As Apple marks 50 years since its founding by Steve Jobs and Steve Wozniak, its legacy includes both transformative successes and notable failures.
The iPod, launched in 2001, revolutionised how people listened to music. While MP3 players already existed, Apple made them simple, stylish, and easy to use. Combined with iTunes, it helped bring legal digital music into the mainstream and reshaped the music industry.
The iPhone, introduced in 2007, had an even bigger impact. It merged a phone, music player, and internet device into one, setting the template for modern smartphones. Today, it influences how people communicate, work, shop, and consume media globally.

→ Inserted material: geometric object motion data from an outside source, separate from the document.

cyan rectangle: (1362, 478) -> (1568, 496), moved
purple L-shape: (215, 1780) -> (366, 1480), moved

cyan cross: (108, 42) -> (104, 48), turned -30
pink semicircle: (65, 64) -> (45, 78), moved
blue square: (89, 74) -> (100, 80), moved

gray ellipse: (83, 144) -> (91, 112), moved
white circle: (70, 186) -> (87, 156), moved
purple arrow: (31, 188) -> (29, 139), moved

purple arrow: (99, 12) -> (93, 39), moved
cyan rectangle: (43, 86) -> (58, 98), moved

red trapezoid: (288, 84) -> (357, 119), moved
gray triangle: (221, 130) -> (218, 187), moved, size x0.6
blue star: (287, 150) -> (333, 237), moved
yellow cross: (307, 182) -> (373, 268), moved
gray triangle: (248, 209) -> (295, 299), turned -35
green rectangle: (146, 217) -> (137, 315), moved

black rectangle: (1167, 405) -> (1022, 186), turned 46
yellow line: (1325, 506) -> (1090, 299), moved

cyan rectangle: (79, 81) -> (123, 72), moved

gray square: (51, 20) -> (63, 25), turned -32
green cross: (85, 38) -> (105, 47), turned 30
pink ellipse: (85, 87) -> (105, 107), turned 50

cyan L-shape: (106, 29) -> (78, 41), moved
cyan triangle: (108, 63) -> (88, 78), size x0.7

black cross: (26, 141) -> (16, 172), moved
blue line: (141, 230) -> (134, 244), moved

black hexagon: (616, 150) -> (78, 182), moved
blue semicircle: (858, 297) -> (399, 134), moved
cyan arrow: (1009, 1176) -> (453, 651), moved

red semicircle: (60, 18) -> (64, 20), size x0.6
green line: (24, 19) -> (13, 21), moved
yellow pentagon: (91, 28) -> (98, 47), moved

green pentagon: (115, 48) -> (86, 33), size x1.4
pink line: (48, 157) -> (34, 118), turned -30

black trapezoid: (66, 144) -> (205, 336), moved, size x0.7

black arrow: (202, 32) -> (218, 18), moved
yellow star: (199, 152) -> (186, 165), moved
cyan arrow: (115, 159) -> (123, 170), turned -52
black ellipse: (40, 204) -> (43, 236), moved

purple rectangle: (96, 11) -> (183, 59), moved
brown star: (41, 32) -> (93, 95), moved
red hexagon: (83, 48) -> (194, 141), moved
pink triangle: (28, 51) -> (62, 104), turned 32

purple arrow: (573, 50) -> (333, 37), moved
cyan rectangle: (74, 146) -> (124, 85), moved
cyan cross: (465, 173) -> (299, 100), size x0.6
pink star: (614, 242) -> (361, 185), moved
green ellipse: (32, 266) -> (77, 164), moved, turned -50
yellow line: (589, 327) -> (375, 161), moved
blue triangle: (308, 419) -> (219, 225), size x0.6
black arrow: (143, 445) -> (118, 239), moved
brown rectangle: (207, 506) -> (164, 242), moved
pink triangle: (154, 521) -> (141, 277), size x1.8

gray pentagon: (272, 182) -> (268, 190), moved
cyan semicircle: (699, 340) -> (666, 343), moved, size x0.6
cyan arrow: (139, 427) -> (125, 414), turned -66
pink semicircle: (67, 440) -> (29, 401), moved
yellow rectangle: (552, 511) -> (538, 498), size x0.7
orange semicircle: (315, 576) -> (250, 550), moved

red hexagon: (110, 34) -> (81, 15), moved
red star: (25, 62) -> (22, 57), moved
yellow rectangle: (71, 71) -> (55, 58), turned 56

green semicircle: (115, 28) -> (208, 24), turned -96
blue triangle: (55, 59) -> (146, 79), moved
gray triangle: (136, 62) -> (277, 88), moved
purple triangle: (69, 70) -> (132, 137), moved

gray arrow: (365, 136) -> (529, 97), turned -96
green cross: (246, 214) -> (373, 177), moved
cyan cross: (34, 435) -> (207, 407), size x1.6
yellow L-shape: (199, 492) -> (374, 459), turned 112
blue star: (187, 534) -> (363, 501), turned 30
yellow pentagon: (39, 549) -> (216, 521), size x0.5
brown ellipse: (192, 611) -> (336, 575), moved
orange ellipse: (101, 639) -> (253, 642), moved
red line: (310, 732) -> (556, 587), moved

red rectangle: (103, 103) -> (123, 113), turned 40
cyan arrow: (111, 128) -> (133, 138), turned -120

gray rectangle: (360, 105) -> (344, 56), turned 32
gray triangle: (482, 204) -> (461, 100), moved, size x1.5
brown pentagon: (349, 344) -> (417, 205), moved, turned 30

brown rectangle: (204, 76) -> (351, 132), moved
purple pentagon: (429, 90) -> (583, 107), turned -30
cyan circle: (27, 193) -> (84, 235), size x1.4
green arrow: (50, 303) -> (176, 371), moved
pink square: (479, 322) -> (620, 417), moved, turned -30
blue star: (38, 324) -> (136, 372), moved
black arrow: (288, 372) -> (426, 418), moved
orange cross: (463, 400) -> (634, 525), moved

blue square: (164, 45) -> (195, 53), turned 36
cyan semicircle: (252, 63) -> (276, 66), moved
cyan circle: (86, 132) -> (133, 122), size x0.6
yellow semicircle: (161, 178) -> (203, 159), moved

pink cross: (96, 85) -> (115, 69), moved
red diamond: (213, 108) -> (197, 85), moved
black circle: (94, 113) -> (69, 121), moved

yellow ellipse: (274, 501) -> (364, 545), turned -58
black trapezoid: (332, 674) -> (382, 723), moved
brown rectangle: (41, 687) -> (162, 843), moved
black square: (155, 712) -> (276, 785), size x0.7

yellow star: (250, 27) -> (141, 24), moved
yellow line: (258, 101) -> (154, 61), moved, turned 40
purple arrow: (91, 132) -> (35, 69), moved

The Apple Watch, released in 2015 under CEO Tim Cook, pushed wearable technology into everyday life. With features like fitness tracking, heart monitoring, and notifications, it became not just a gadget but a health and lifestyle tool, dominating the smartwatch market.
Not all Apple products succeeded. The Apple Lisa, launched in 1983, was technologically advanced with a graphical interface and mouse, but its extremely high price meant it failed commercially. It showed that innovation needs the right pricing and audience to succeed.
The butterfly keyboard, introduced in 2015 for MacBooks, was designed to make laptops thinner. However, it became widely criticised for reliability issues and poor typing experience, forcing Apple to scrap it within a few years.
More recently, the Vision Pro headset has struggled to gain traction. Despite being Apple’s big step into mixed reality, its high cost, bulky design, and limited content have made it less appealing to mainstream users.
Together, these products highlight Apple’s influence: when it gets things right, it reshapes entire industries—but even the most powerful tech company doesn’t always succeed.